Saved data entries
- Opening Delimiter -
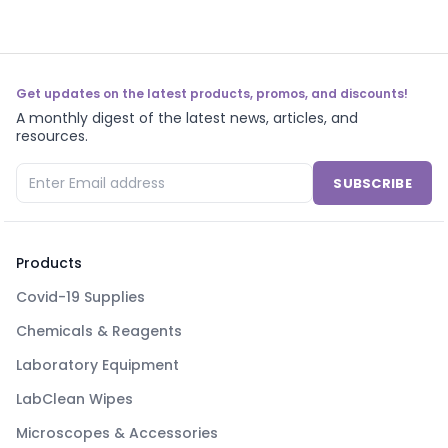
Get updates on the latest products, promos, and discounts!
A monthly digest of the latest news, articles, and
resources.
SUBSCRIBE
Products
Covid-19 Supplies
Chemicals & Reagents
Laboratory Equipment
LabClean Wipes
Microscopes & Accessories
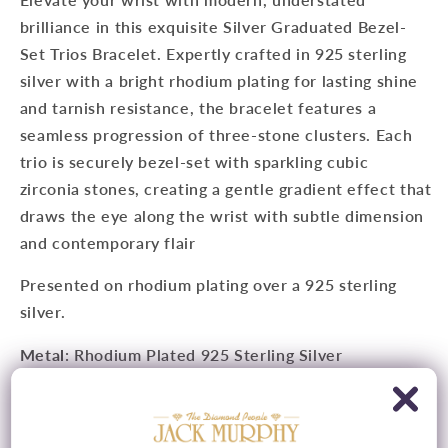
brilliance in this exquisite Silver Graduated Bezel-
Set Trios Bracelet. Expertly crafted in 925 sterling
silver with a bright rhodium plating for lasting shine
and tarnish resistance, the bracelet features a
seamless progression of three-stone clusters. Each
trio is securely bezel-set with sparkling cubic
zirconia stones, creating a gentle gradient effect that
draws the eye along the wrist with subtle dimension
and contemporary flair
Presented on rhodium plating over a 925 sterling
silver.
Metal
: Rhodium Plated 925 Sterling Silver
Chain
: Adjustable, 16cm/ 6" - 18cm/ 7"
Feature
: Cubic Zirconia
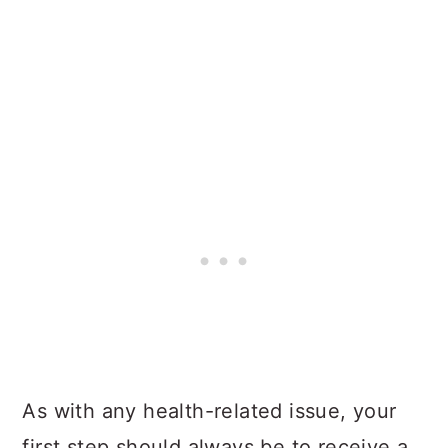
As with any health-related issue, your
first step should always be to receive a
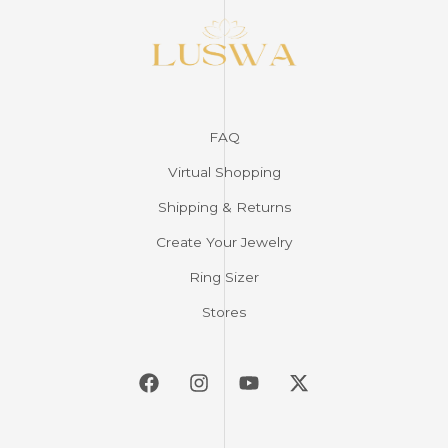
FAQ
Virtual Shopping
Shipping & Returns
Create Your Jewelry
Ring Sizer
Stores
- Closing Delimiter -
- Opening Delimiter -
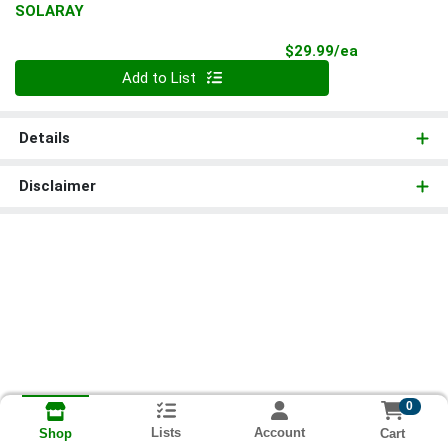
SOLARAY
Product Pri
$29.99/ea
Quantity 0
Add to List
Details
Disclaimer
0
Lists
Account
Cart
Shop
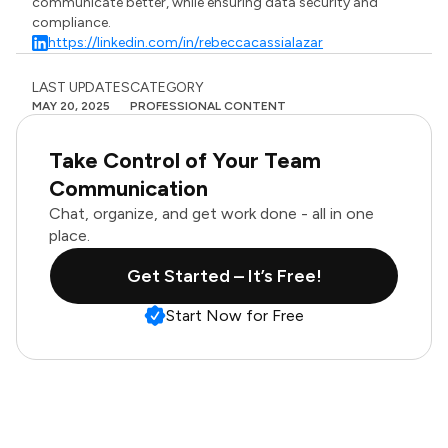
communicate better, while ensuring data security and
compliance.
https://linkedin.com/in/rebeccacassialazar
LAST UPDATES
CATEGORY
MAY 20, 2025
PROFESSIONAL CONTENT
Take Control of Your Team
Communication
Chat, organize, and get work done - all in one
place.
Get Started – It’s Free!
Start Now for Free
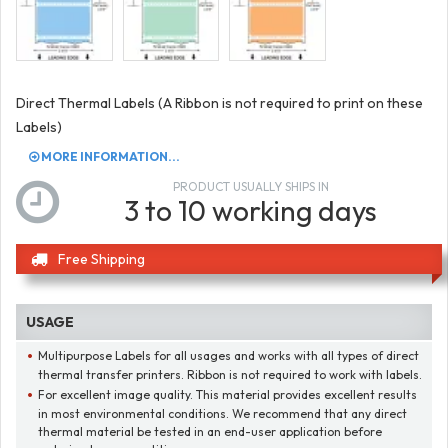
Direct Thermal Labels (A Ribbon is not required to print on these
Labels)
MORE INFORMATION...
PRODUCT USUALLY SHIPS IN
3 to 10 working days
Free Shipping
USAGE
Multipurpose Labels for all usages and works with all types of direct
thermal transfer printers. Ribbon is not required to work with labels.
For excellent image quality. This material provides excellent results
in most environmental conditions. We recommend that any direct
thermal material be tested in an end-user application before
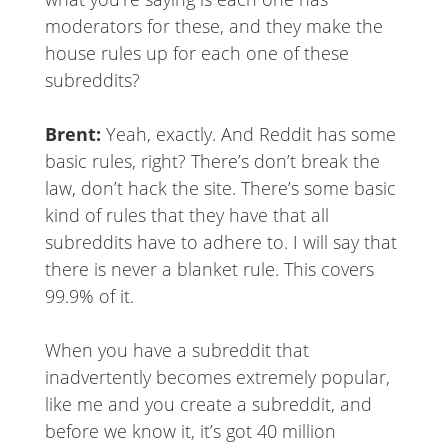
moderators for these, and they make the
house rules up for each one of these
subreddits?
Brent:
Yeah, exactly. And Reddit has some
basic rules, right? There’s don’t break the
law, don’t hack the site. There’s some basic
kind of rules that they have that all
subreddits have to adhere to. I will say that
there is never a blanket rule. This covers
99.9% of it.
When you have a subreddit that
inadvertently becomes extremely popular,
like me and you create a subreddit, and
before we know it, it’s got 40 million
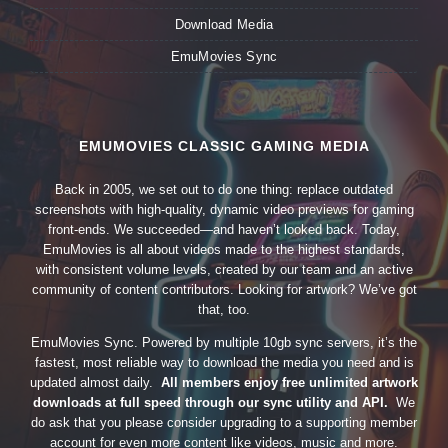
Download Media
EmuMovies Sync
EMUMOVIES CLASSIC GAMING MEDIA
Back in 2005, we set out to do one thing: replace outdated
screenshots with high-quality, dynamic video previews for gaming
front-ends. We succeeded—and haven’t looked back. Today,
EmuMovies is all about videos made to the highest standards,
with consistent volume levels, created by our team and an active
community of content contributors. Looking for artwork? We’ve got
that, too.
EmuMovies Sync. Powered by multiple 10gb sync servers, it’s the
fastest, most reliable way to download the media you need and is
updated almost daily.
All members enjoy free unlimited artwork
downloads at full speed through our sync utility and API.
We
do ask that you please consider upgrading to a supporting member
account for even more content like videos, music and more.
- Closing Delimiter -
- Opening Delimiter -
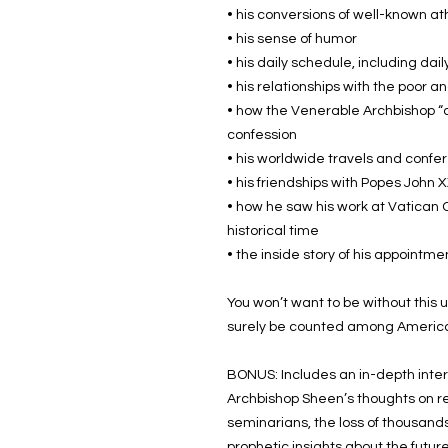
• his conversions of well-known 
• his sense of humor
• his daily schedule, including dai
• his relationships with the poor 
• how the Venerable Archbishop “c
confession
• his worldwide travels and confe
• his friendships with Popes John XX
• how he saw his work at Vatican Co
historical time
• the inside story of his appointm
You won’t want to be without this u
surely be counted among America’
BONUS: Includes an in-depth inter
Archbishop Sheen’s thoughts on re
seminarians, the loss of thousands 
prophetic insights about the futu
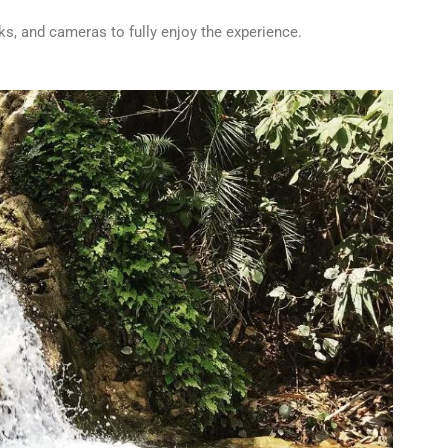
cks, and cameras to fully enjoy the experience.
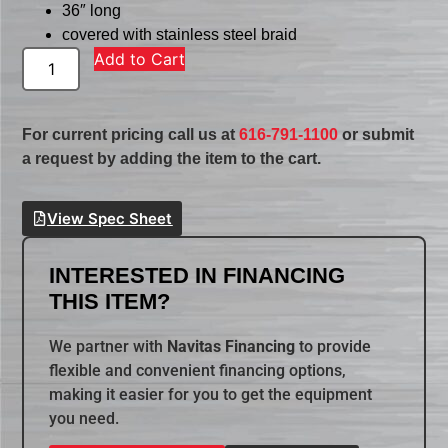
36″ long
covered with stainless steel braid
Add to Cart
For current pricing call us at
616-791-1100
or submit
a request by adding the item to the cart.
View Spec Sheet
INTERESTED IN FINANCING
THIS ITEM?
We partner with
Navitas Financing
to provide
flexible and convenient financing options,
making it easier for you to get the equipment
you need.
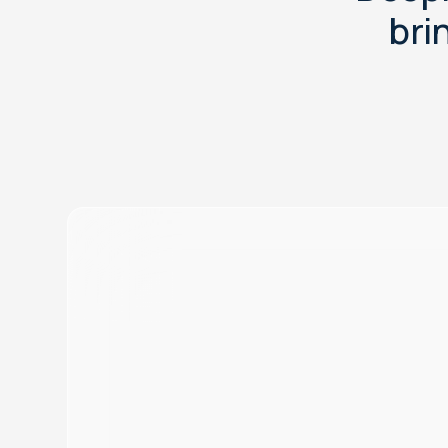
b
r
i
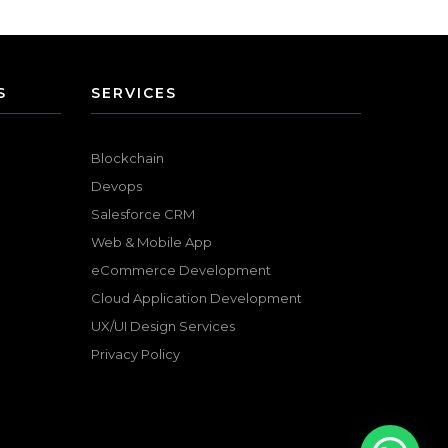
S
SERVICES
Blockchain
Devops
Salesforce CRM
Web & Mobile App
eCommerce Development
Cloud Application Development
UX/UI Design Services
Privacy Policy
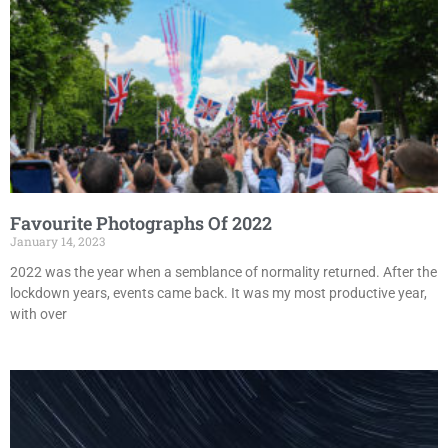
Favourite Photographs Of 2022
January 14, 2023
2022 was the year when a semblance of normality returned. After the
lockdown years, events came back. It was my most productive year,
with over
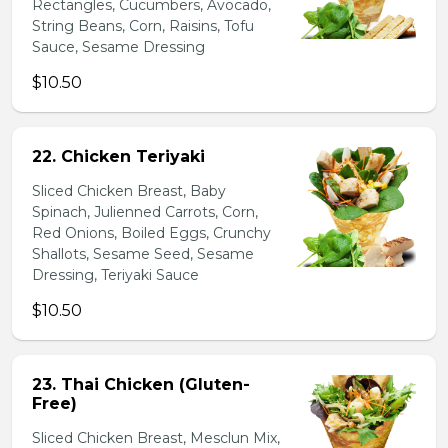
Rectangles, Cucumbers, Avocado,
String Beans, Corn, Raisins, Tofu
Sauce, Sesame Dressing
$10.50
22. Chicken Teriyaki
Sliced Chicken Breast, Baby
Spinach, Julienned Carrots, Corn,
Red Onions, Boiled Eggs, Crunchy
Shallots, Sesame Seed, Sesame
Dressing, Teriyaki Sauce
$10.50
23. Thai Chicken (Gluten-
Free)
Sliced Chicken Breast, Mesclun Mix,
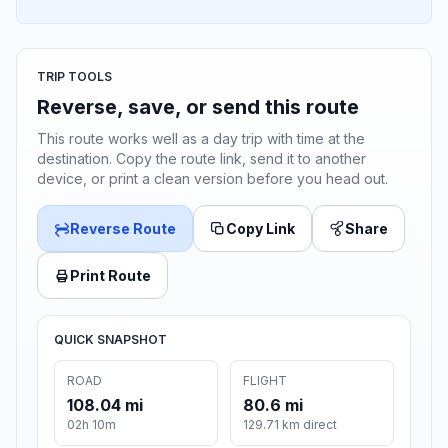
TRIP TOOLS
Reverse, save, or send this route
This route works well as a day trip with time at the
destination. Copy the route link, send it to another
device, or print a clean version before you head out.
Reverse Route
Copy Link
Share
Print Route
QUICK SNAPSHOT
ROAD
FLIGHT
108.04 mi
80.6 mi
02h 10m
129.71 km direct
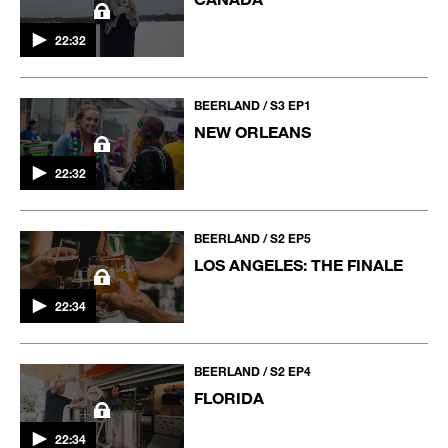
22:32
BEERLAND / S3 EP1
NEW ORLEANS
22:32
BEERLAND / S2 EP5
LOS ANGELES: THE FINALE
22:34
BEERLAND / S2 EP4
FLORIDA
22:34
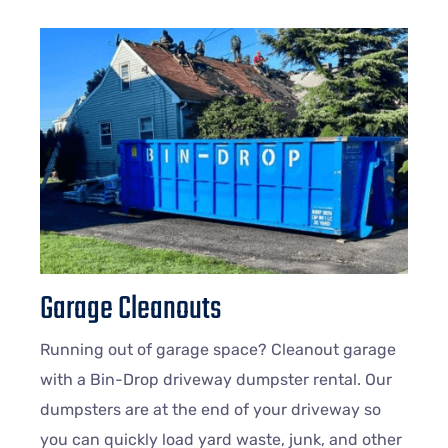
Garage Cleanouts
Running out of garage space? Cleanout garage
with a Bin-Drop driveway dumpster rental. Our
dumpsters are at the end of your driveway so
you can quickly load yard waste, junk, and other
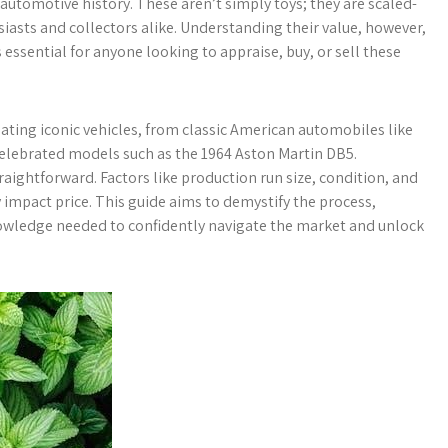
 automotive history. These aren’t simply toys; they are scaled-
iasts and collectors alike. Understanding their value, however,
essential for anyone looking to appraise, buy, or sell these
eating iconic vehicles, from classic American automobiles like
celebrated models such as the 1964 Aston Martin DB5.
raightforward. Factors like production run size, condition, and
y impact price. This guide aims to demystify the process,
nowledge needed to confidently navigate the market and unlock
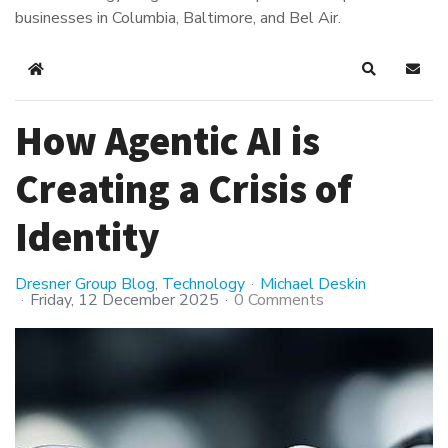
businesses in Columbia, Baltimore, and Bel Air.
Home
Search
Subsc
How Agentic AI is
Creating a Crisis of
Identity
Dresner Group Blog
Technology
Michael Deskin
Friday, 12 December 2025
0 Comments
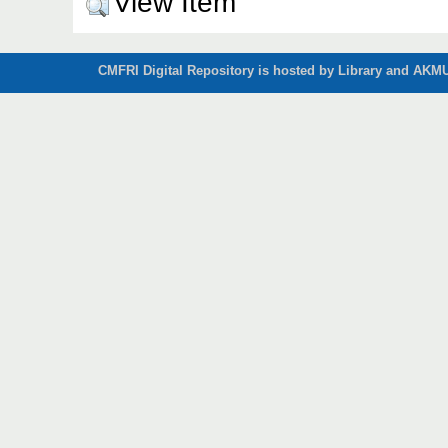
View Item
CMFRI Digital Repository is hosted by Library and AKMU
- Closing Delimiter -
* **Task item**
From the records above, output only the lines starting at the one containing "inadvertently becomes extremely" and ending at the one containing "front-ends. We succeeded—and", word for word. Pictures stay out.

* **Problem solution**
inadvertently becomes extremely popular,
like me and you create a subreddit, and
before we know it, it’s got 40 million
Download Media
EmuMovies Sync
EMUMOVIES CLASSIC GAMING MEDIA
Back in 2005, we set out to do one thing: replace outdated
screenshots with high-quality, dynamic video previews for gaming
front-ends. We succeeded—and haven’t looked back. Today,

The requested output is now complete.